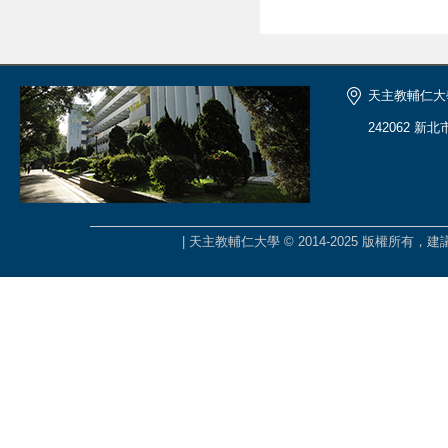
天主教輔仁大
242062 新
| 天主教輔仁大學 © 2014-2025 版權所有，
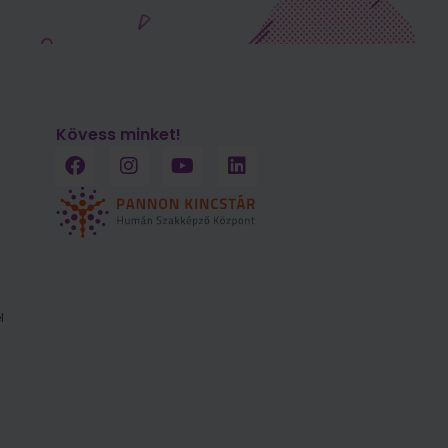
Kövess minket!
l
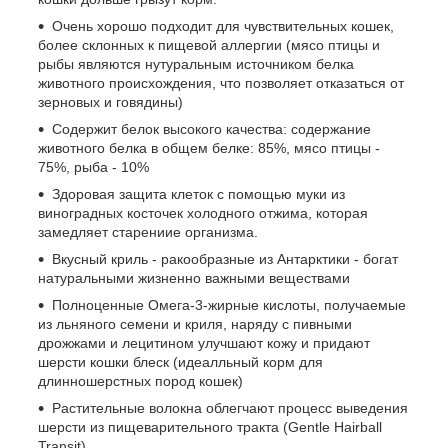
Очень хорошо подходит для чувствительных кошек,
более склонных к пищевой аллергии (мясо птицы и
рыбы являются нутуральным источником белка
животного происхождения, что позволяет отказаться от
зерновых и говядины)
Содержит белок высокого качества: содержание
животного белка в общем белке: 85%, мясо птицы -
75%, рыба - 10%
Здоровая защита клеток с помощью муки из
виноградных косточек холодного отжима, которая
замедляет старениие организма.
Вкусный криль - ракообразные из Антарктики - богат
натуральными жизненно важными веществами
Полноценные Омега-3-жирные кислоты, получаемые
из льняного семени и криля, наряду с пивными
дрожжами и лецитином улучшают кожу и придают
шерсти кошки блеск (идеалльный корм для
длинношерстных пород кошек)
Растительные волокна облегчают процесс выведения
шерсти из пищеварительного тракта (Gentle Hairball
Transit)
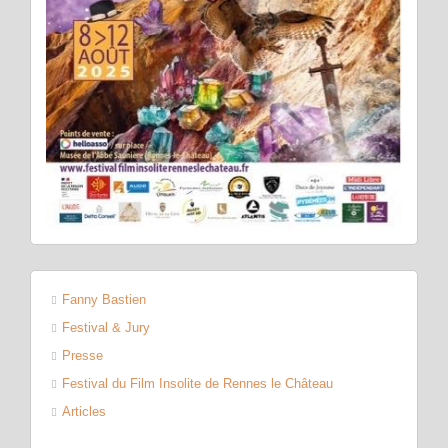
Fanny Bastien
Festival & Jury
Presse
Festival du Film Insolite de Rennes le Château
Articles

Work request.
Images stay out, but the rest of the records must be retyped exactly.

Completed task.
天主教輔仁大
242062 新
| 天主教輔仁大學 © 2014-2025 版權所有，
Kövess minket!
l
Очень хорошо подходит для чувствительных кошек,
более склонных к пищевой аллергии (мясо птицы и
рыбы являются нутуральным источником белка
животного происхождения, что позволяет отказаться от
зерновых и говядины)
Содержит белок высокого качества: содержание
животного белка в общем белке: 85%, мясо птицы -
75%, рыба - 10%
Здоровая защита клеток с помощью муки из
виноградных косточек холодного отжима, которая
замедляет старениие организма.
Вкусный криль - ракообразные из Антарктики - богат
натуральными жизненно важными веществами
Полноценные Омега-3-жирные кислоты, получаемые
из льняного семени и криля, наряду с пивными
дрожжами и лецитином улучшают кожу и придают
шерсти кошки блеск (идеалльный корм для
длинношерстных пород кошек)
Растительные волокна облегчают процесс выведения
шерсти из пищеварительного тракта (Gentle Hairball
Transit)
Fanny Bastien
Festival & Jury
Presse
Festival du Film Insolite de Rennes le Château
Articles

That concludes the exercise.